ACTION ITEM: In the listing that follows, the range to quote begins at the line that has "You are a GUI" and ends after the line that has "Image resolution: width=597"; quote it verbatim and add nothing.

INFORMATION SUPPLIED:
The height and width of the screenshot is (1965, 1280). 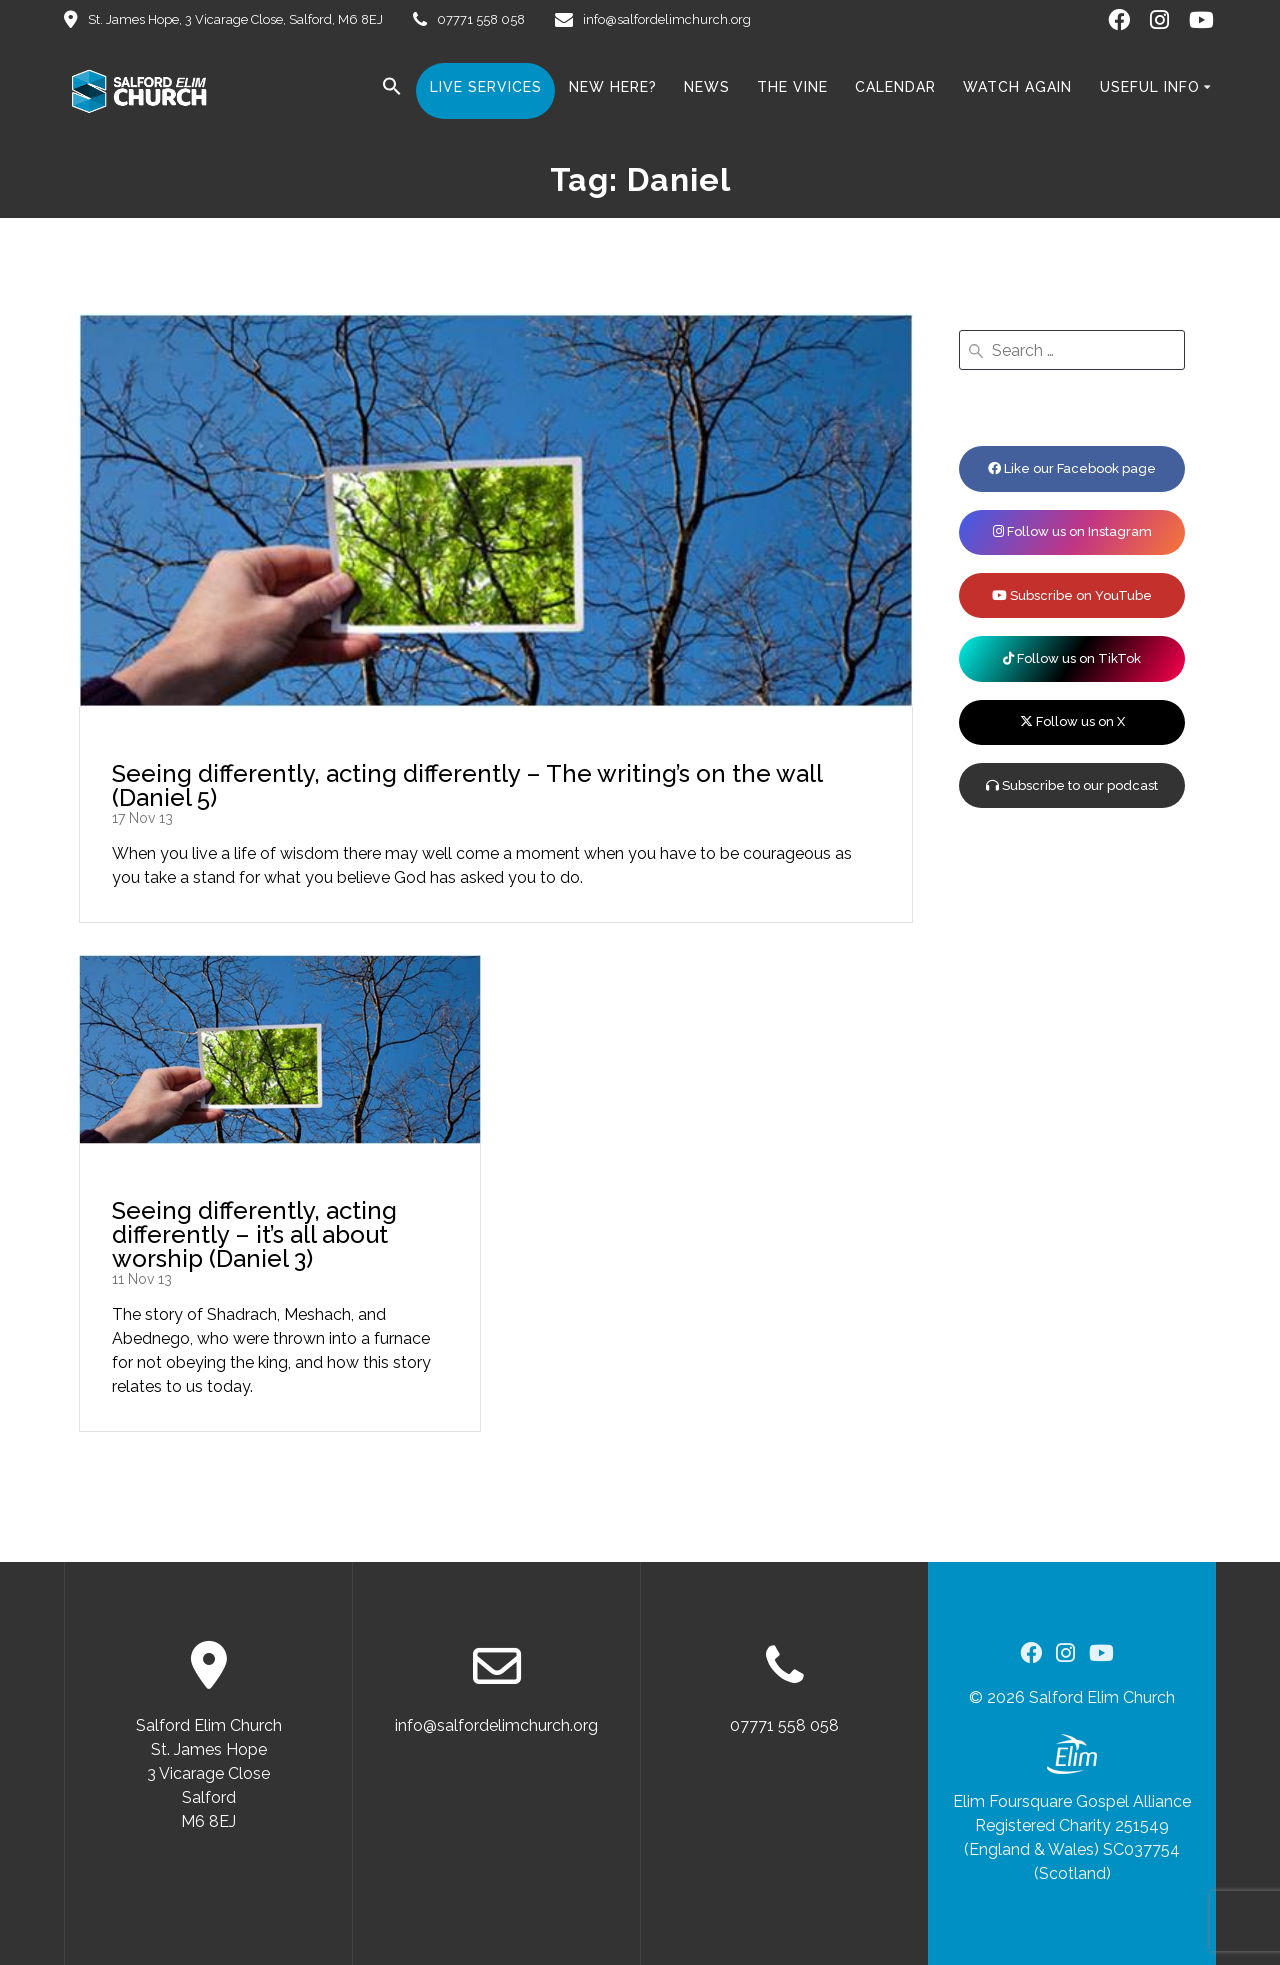 What do you see at coordinates (1072, 721) in the screenshot?
I see `Follow us on X` at bounding box center [1072, 721].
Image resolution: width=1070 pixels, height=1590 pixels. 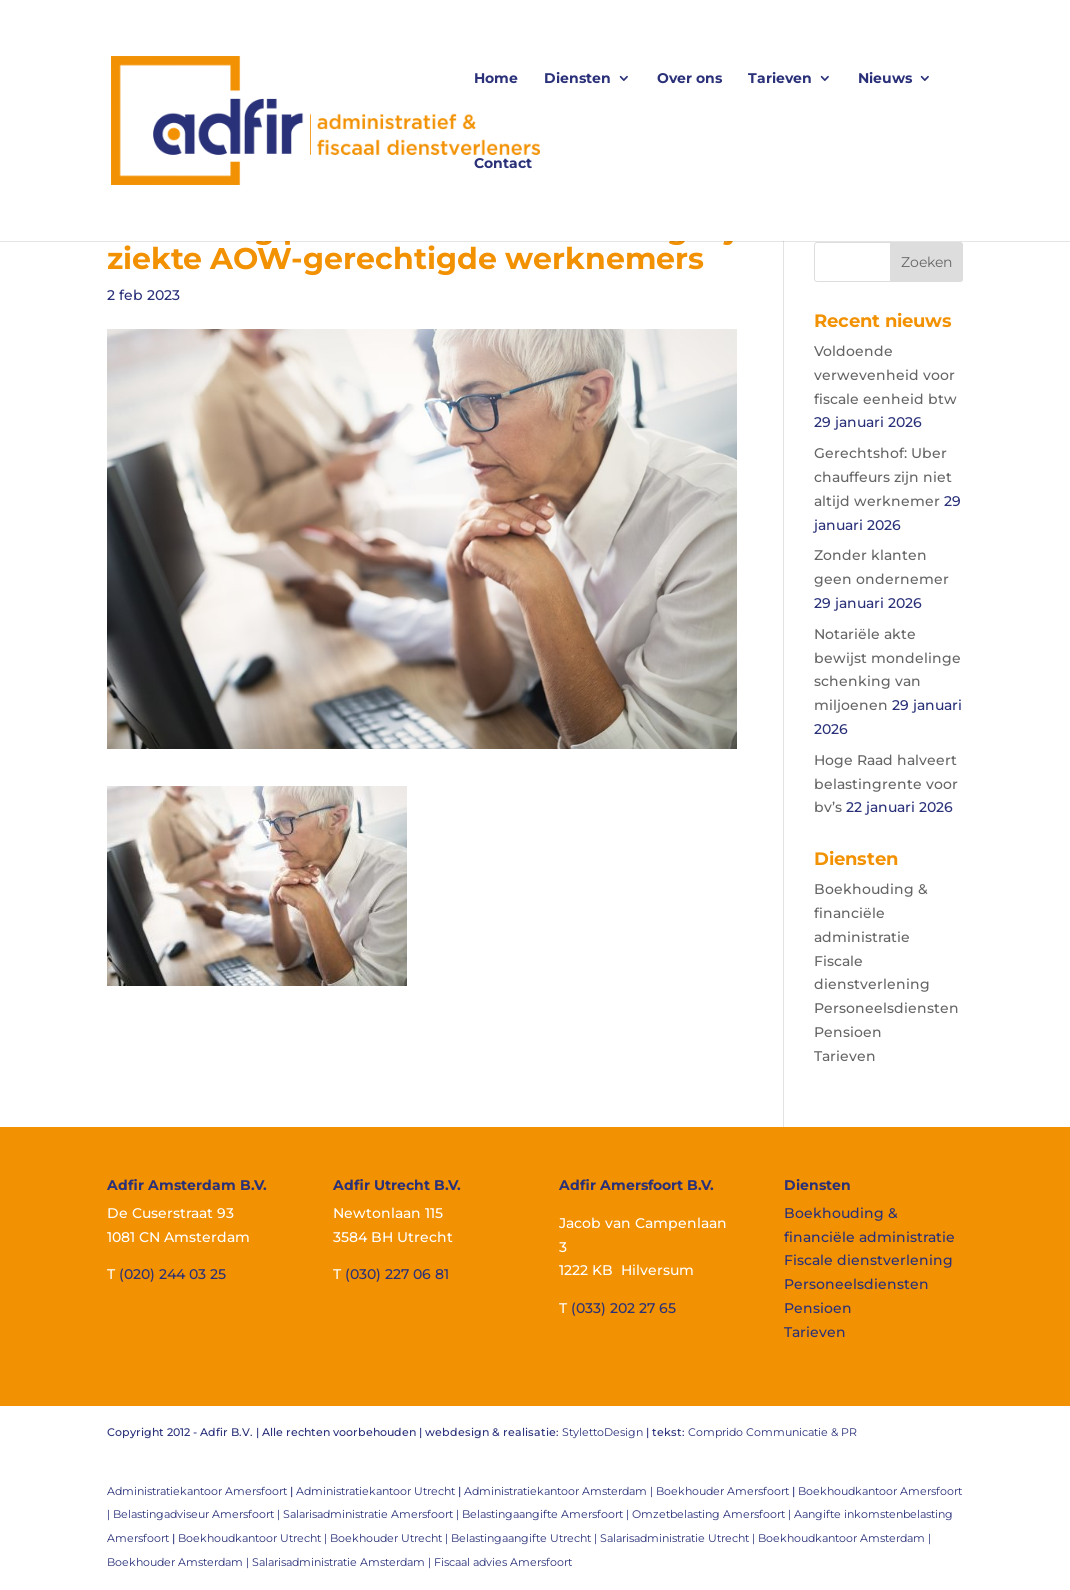 I want to click on Fiscale dienstverlening, so click(x=868, y=1260).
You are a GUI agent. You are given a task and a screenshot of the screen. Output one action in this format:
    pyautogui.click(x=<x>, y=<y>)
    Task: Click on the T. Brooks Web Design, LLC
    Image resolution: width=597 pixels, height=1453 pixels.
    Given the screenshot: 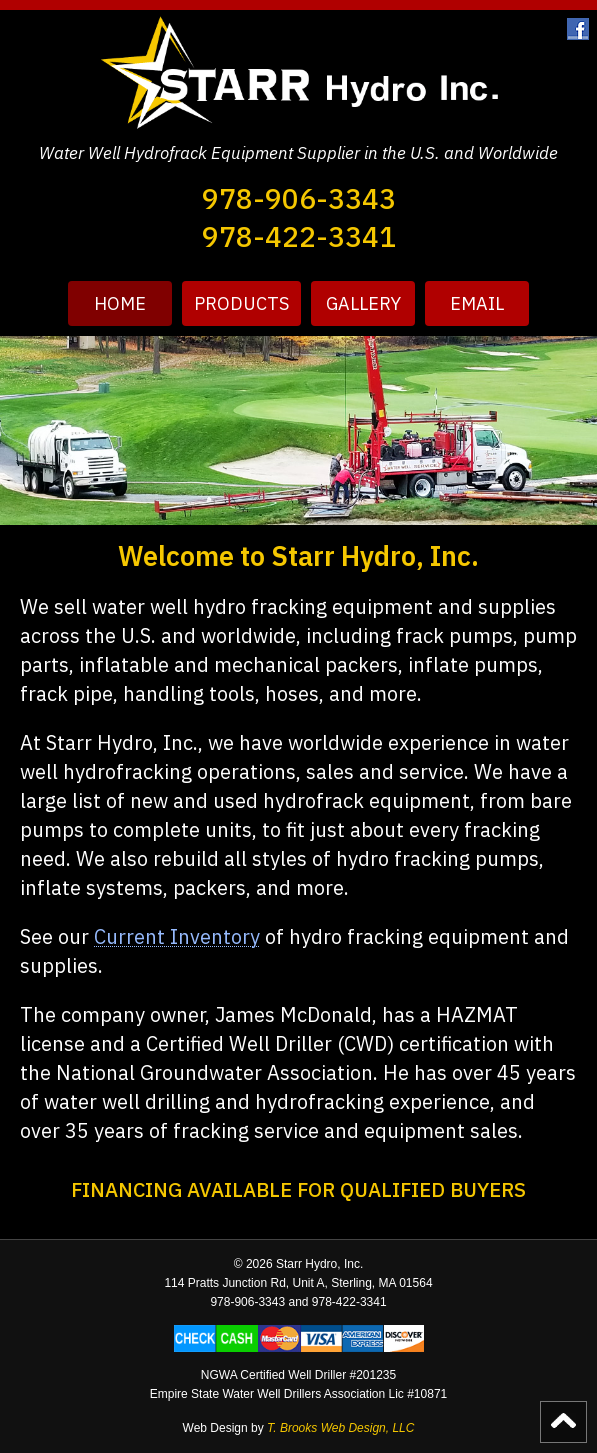 What is the action you would take?
    pyautogui.click(x=340, y=1428)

PROBLEM SOLUTION:
You are a GUI agent. You are given a task and a screenshot of the screen. Output one action in this format:
    pyautogui.click(x=<x>, y=<y>)
    Task: Click on the T. Brooks Web Design, LLC
    Image resolution: width=597 pixels, height=1453 pixels.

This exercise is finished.